(INPUT Opens)
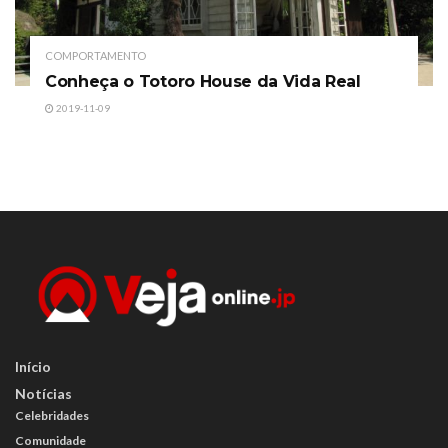
COMPORTAMENTO
Conheça o Totoro House da Vida Real
2019-11-09
Início
Notícias
Celebridades
Comunidade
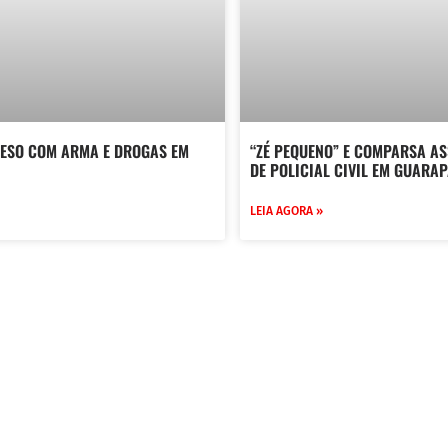
RESO COM ARMA E DROGAS EM
“ZÉ PEQUENO” E COMPARSA A
DE POLICIAL CIVIL EM GUARA
LEIA AGORA »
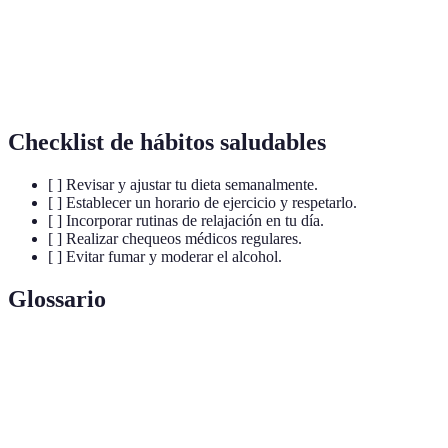
No
Prevención
Busca
Dejar de
fumar/Moderación
de problemas
apoyo en
fumar
de alcohol
cardíacos
grupos
Checklist de hábitos saludables
[ ] Revisar y ajustar tu dieta semanalmente.
[ ] Establecer un horario de ejercicio y respetarlo.
[ ] Incorporar rutinas de relajación en tu día.
[ ] Realizar chequeos médicos regulares.
[ ] Evitar fumar y moderar el alcohol.
Glossario
Terme
Définition
Relacionado con el corazón y los vasos
Cardiovascular
sanguíneos.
(INPUT Closes)
- PROBLEM DETAILS: From the entries above, output every line exactly and omit any image.

- TASK RESPONSE:
COMPORTAMENTO
Conheça o Totoro House da Vida Real
2019-11-09
Início
Notícias
Celebridades
Comunidade
RESO COM ARMA E DROGAS EM
“ZÉ PEQUENO” E COMPARSA A
DE POLICIAL CIVIL EM GUARA
LEIA AGORA »
No
Prevención
Busca
Dejar de
fumar/Moderación
de problemas
apoyo en
fumar
de alcohol
cardíacos
grupos
Checklist de hábitos saludables
[ ] Revisar y ajustar tu dieta semanalmente.
[ ] Establecer un horario de ejercicio y respetarlo.
[ ] Incorporar rutinas de relajación en tu día.
[ ] Realizar chequeos médicos regulares.
[ ] Evitar fumar y moderar el alcohol.
Glossario
Terme
Définition
Relacionado con el corazón y los vasos
Cardiovascular
sanguíneos.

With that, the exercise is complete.